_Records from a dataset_
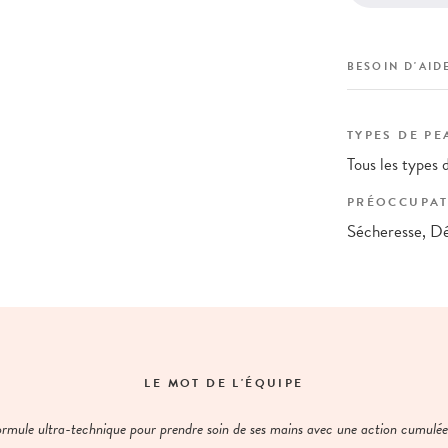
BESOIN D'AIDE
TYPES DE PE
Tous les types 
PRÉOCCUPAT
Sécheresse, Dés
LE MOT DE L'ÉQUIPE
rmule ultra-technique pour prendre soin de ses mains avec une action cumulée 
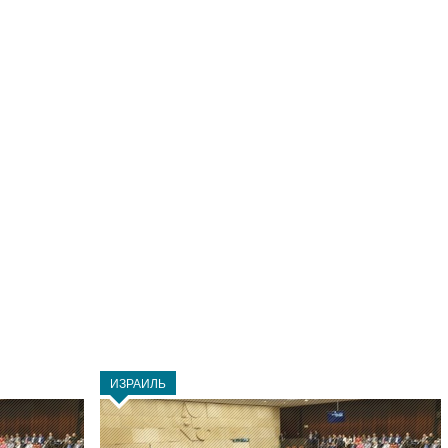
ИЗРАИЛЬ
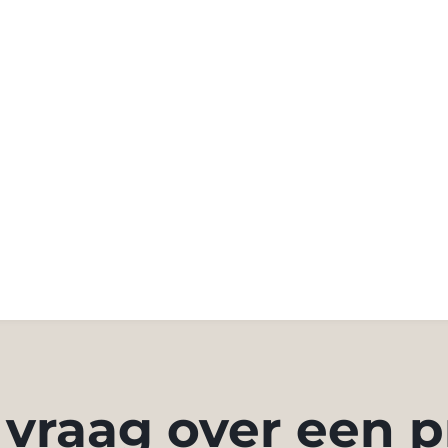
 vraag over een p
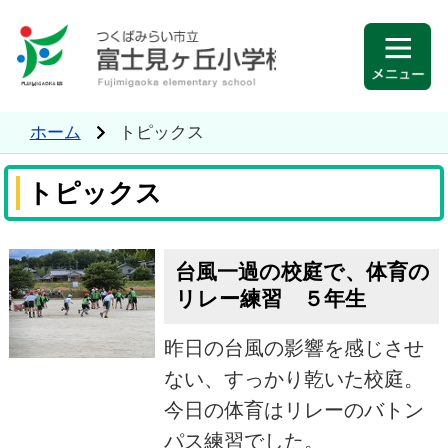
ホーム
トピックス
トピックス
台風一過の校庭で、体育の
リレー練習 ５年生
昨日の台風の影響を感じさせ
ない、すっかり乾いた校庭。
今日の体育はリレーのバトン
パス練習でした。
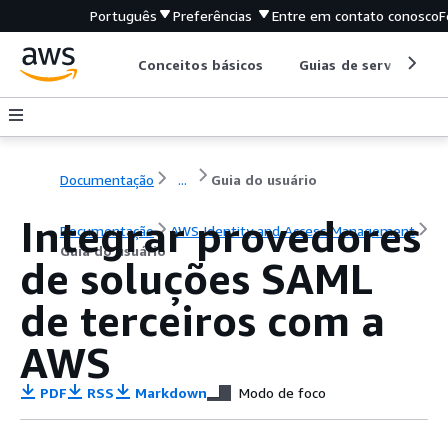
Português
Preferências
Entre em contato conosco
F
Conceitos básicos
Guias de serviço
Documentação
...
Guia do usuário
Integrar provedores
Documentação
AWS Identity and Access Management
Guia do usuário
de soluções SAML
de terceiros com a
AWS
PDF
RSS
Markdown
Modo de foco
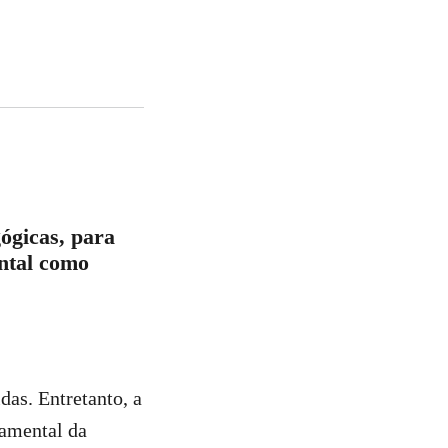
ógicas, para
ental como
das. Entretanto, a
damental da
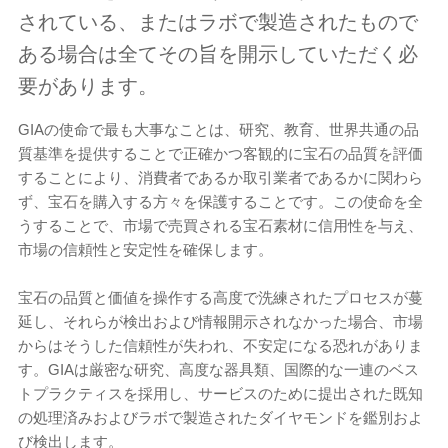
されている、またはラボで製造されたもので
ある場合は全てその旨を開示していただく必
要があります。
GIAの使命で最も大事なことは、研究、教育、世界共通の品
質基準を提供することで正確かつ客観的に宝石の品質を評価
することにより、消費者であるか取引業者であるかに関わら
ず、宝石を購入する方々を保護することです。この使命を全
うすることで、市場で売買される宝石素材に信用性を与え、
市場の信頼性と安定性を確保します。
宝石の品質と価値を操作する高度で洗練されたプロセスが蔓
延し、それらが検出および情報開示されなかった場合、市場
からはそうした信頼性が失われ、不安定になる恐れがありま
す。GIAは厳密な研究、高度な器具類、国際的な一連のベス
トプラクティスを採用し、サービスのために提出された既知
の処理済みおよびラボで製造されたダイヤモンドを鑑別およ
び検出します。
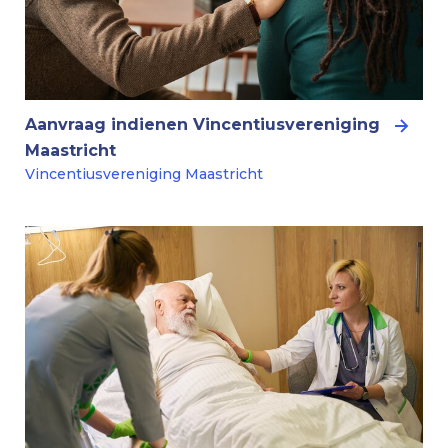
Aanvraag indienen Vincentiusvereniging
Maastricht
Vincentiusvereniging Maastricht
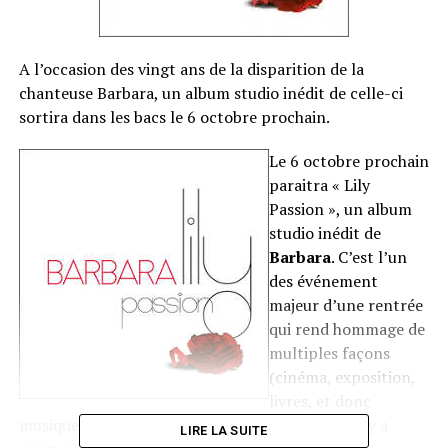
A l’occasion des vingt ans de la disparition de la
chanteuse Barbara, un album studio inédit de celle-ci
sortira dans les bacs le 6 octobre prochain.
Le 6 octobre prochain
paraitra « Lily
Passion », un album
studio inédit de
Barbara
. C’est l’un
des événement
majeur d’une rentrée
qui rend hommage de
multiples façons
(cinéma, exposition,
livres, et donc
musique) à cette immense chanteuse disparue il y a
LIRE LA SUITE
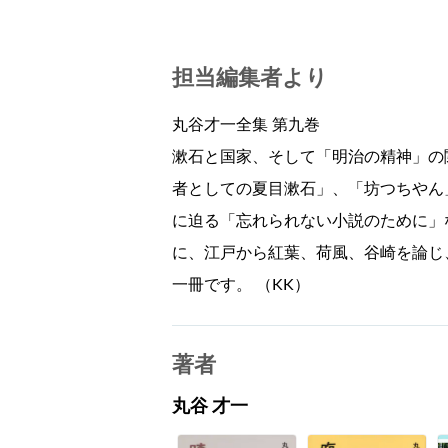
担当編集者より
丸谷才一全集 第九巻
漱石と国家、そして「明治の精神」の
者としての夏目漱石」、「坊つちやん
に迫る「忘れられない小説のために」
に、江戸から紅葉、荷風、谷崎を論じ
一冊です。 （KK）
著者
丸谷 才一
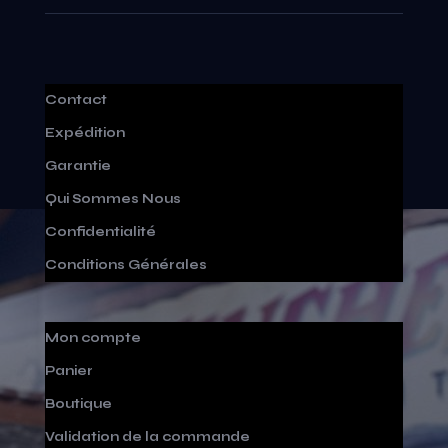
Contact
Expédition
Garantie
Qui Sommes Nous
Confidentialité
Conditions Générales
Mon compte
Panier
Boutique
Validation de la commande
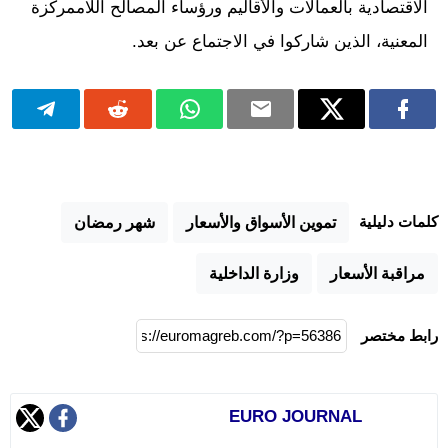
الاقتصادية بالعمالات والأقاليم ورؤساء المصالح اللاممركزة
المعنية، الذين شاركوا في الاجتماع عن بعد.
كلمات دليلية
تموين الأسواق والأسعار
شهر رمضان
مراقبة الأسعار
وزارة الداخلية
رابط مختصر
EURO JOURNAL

* * *

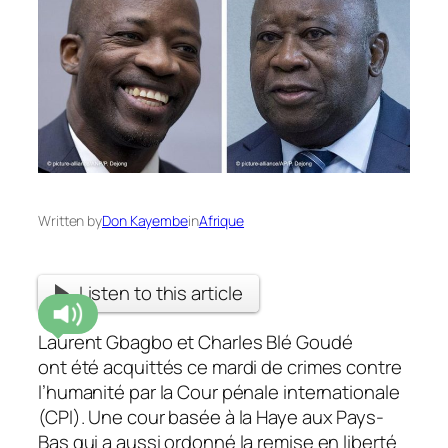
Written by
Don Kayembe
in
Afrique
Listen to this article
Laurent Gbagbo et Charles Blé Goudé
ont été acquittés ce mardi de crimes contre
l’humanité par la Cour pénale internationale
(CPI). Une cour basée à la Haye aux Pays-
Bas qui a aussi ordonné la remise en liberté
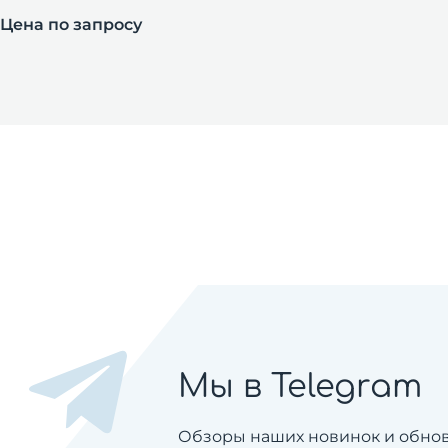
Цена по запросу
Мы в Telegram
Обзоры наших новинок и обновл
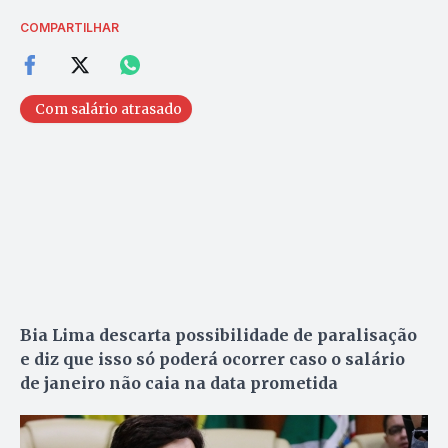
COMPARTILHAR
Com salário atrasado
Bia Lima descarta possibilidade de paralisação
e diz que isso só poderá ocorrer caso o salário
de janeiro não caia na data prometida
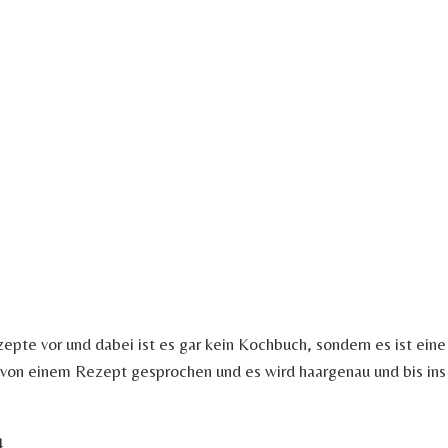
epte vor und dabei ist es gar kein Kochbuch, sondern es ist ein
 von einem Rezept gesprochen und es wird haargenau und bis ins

...

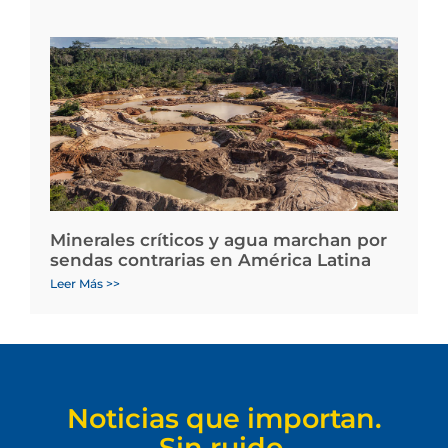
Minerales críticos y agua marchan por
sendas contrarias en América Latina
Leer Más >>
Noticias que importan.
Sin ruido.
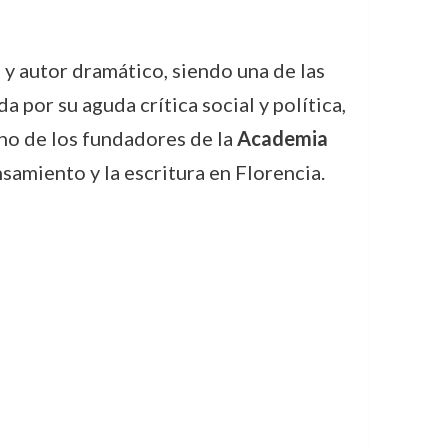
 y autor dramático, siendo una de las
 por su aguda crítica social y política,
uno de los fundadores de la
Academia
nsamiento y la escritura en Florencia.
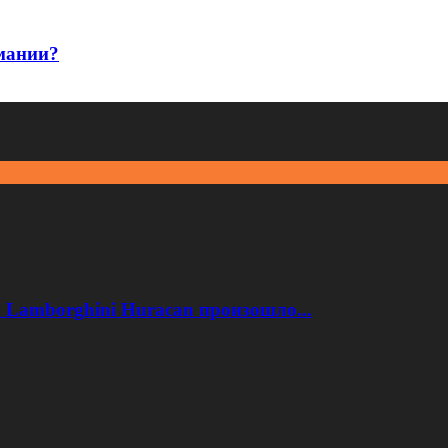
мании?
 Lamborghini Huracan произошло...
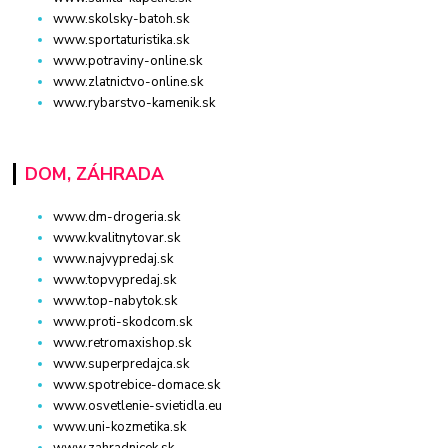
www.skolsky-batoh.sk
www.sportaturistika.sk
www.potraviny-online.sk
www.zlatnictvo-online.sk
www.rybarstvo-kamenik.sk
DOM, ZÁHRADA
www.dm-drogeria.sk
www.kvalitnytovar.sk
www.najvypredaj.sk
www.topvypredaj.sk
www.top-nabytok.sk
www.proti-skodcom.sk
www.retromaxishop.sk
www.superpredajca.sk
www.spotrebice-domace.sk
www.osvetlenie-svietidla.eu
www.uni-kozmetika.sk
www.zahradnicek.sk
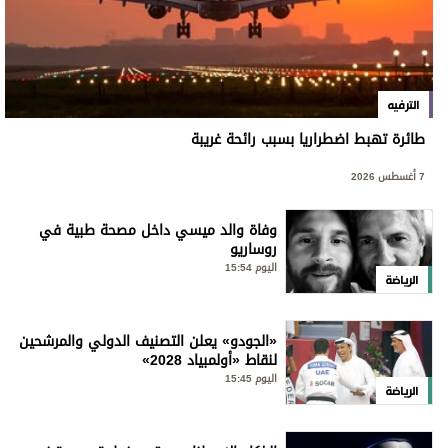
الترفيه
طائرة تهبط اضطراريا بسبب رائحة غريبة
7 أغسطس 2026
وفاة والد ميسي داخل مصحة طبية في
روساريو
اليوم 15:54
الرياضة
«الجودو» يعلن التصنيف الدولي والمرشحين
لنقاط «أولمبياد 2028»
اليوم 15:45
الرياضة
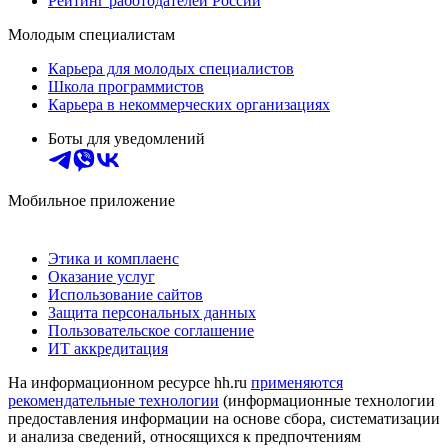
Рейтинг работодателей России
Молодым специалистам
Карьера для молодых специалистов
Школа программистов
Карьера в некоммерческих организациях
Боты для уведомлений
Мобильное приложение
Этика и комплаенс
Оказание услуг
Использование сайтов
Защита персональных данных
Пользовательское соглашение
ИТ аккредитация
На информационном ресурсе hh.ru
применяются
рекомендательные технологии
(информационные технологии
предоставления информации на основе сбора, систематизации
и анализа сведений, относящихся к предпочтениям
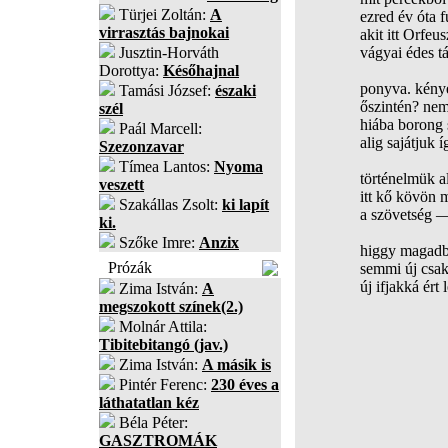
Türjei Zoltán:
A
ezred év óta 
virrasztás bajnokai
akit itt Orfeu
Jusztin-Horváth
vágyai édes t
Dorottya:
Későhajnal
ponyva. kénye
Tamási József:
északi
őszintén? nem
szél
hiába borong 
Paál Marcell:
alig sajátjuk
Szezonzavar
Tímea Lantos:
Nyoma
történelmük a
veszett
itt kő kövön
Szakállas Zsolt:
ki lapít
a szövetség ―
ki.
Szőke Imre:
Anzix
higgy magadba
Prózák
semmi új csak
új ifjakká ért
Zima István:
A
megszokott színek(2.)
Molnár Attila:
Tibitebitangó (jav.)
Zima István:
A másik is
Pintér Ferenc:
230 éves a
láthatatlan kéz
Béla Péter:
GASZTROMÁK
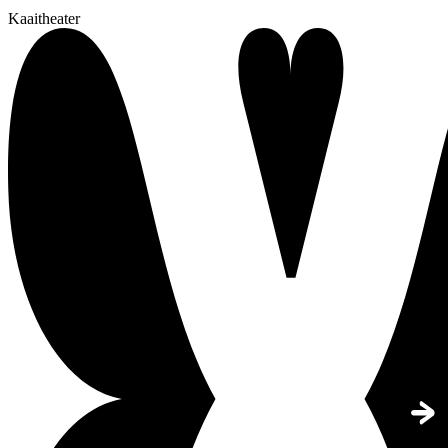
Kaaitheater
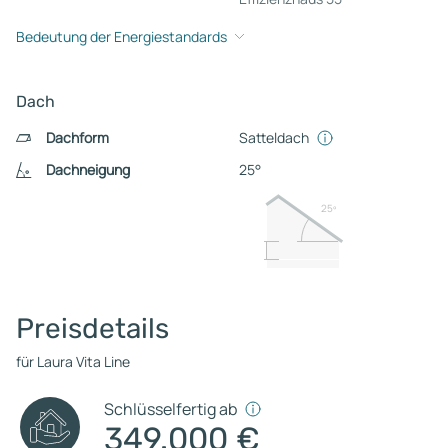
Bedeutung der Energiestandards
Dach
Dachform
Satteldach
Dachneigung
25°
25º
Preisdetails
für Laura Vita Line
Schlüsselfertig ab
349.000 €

_EXERCISE BRIEF_
Filter the entries and keep only the lines holding "prochain".

_ANSWER SPACE_
sortira dans les bacs le 6 octobre prochain.
Le 6 octobre prochain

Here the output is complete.